▶ _Task description_:
Lines with the word "Guerre" in them must be copied from the records below.

Saved data entries

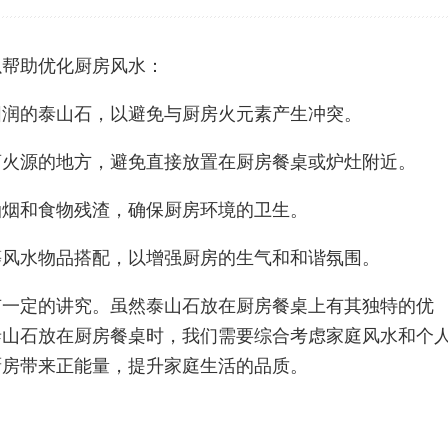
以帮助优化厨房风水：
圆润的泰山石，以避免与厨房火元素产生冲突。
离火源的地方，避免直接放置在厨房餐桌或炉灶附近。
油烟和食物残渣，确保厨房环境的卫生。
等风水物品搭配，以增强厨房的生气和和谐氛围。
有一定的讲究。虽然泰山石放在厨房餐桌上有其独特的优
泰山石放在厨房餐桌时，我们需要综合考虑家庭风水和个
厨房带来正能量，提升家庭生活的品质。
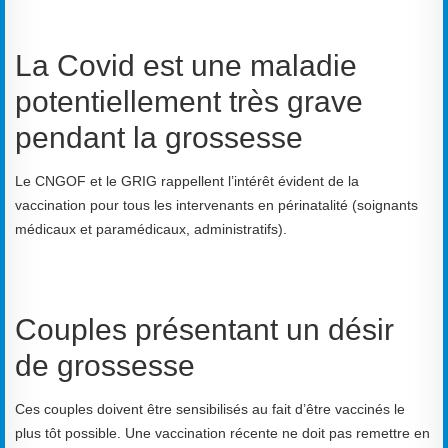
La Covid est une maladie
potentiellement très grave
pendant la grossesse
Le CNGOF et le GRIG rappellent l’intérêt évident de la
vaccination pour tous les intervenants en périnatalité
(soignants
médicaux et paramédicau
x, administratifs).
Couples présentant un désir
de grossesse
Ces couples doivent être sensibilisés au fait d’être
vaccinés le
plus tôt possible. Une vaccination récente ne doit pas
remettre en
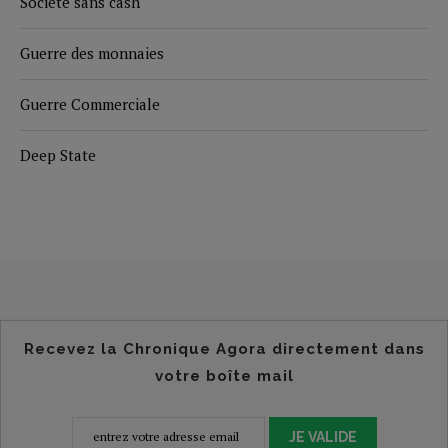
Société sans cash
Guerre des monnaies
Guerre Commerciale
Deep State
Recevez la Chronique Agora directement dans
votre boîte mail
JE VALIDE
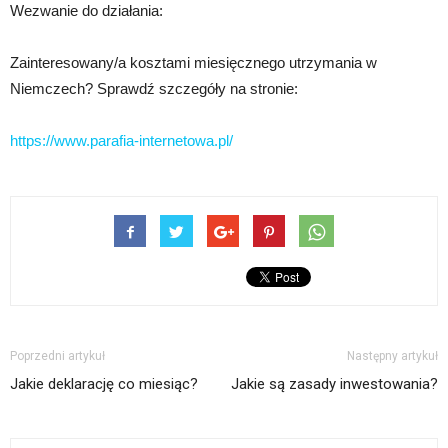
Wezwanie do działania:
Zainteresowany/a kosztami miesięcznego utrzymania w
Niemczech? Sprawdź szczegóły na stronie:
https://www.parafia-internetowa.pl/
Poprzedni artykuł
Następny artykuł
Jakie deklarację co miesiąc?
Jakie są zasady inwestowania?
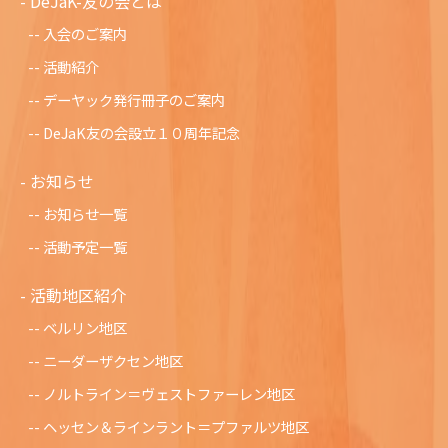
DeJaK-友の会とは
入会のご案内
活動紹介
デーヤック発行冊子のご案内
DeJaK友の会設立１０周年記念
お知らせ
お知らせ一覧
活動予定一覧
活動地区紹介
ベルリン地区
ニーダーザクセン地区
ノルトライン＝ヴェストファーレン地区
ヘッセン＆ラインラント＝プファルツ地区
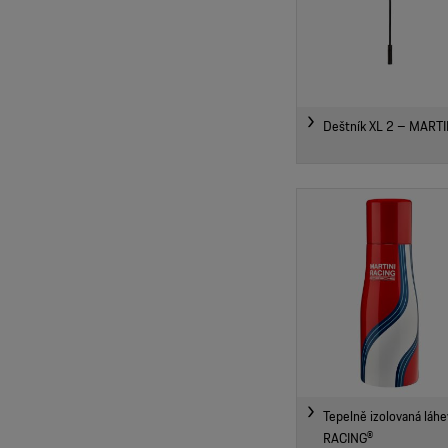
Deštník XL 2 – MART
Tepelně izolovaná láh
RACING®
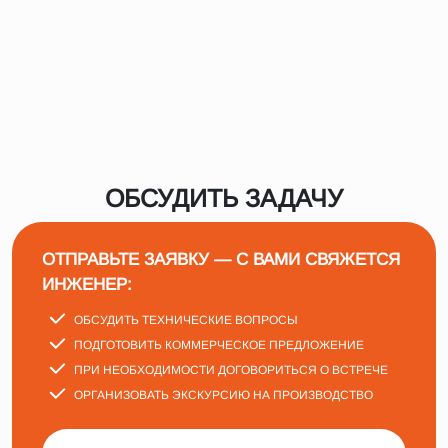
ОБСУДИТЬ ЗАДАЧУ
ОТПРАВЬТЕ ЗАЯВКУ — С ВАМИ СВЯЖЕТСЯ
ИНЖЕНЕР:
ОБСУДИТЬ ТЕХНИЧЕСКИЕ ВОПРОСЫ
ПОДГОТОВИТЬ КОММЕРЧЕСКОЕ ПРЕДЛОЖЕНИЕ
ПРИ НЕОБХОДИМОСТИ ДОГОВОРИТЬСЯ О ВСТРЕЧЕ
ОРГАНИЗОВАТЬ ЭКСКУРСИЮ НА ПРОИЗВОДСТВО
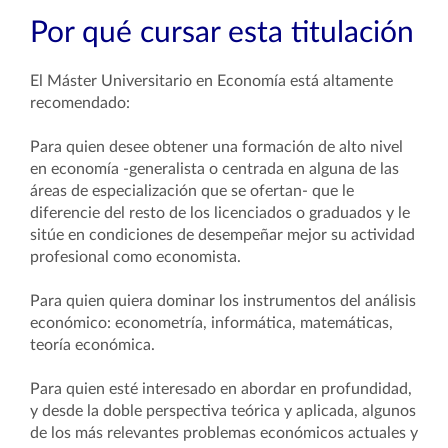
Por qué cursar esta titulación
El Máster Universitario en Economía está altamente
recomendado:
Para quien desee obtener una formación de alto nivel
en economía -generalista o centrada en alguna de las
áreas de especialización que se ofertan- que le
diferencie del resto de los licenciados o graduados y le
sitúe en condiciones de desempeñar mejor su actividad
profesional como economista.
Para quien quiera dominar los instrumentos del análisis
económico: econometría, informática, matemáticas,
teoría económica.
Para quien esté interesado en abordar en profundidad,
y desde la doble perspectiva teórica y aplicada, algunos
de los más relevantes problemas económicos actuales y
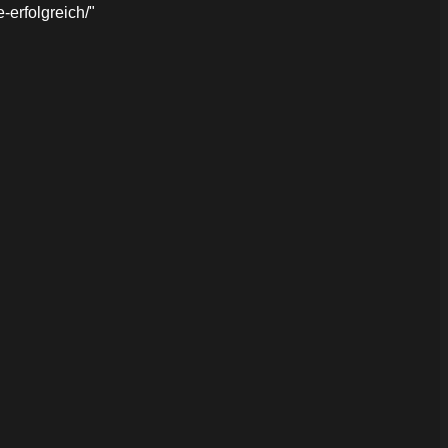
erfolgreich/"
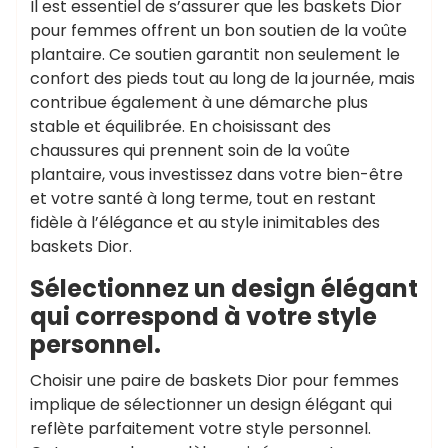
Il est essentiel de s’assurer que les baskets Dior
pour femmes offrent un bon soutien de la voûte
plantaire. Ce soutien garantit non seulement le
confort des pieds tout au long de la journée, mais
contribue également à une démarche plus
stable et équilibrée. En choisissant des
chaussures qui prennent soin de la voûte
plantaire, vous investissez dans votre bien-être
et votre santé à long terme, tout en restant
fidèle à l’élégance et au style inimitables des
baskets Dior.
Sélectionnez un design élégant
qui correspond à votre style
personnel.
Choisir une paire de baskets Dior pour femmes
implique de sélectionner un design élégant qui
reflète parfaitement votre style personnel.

▶ _Solution to the problem_:
Guerre des monnaies
Guerre Commerciale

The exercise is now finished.